Even so, AF447 sparked a broad rethink about training and technology and is seen as one of a handful of accidents that changed aviation. But reforms have followed the methodical pace of global regulation or become mired in industry disagreements.
Among dozens of safety recommendations, experts say the investigation led to critical changes in the way pilots are trained to cope with mid-air upsets, or loss of control.
But a call from the BEA for studies into better tracking in radar dead-zones met little response until the disappearance of a second jet, Malaysia Airlines MH370, five years later.
Over a decade after the BEA’s initial findings, there are no signs of another of its longstanding concerns being addressed.
Although black boxes provide important clues, the trial could rekindle a long-running privacy row over whether cockpits should also be monitored visually to decipher future accidents, especially now that security cameras are part of everyday life.
In 2011, the BEA recommended the addition of cockpit video recordings to be consulted only in case of an accident, supplementing existing voice and data information.

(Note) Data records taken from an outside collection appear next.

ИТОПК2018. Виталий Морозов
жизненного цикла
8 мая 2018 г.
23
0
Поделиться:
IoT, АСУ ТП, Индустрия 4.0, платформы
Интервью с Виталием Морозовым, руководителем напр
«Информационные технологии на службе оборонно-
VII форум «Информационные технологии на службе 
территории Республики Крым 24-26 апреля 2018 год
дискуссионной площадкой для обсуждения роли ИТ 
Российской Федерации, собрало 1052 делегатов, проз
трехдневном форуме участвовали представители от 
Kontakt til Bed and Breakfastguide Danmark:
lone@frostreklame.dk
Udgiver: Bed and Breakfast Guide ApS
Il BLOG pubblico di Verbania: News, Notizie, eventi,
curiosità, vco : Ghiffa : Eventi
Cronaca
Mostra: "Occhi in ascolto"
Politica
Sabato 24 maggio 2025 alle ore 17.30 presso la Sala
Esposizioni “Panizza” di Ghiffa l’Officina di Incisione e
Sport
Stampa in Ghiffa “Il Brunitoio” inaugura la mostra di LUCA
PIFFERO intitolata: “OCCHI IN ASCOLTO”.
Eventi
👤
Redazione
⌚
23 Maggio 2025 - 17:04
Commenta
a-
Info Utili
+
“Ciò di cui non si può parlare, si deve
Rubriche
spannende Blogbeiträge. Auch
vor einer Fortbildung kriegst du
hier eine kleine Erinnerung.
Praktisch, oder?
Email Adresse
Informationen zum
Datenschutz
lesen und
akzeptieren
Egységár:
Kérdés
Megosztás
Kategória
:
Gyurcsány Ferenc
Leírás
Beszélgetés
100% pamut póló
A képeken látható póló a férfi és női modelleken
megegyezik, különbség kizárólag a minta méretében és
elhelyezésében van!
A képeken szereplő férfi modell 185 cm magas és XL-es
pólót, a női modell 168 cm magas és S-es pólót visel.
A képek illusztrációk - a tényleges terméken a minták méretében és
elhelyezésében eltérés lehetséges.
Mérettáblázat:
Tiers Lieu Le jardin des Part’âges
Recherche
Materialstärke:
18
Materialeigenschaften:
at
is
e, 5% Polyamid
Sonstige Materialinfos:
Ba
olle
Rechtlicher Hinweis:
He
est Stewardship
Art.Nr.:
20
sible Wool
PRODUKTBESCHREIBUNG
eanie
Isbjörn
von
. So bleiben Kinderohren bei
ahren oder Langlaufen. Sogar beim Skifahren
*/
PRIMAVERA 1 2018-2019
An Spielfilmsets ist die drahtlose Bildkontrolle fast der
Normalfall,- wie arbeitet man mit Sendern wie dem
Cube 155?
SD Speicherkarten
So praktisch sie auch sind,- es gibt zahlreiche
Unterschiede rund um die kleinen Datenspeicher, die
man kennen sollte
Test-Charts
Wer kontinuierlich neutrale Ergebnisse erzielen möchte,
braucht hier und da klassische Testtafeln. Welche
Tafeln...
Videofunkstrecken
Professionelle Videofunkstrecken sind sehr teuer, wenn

It has been pushing for their introduction since an earlier Airbus crash 30 years ago, and the U.S. National Transportation Safety Board last year put the same idea on its list of “Most Wanted” safety improvements – saying it would have been “extremely helpful” in investigating Boeing 737 MAX crashes.
Pilot unions oppose cameras as an invasion of privacy, while some airline industry groups have questioned the cost. The U.S. Federal Aviation Administration said it encourages cameras on a voluntary basis while studying screen-capture technology.
The trial at Paris Criminal Court runs until Dec 8.
Yemenia was fined the maximum 225,000 euros over a separate 2009 crash by a French court last month and says it will appeal.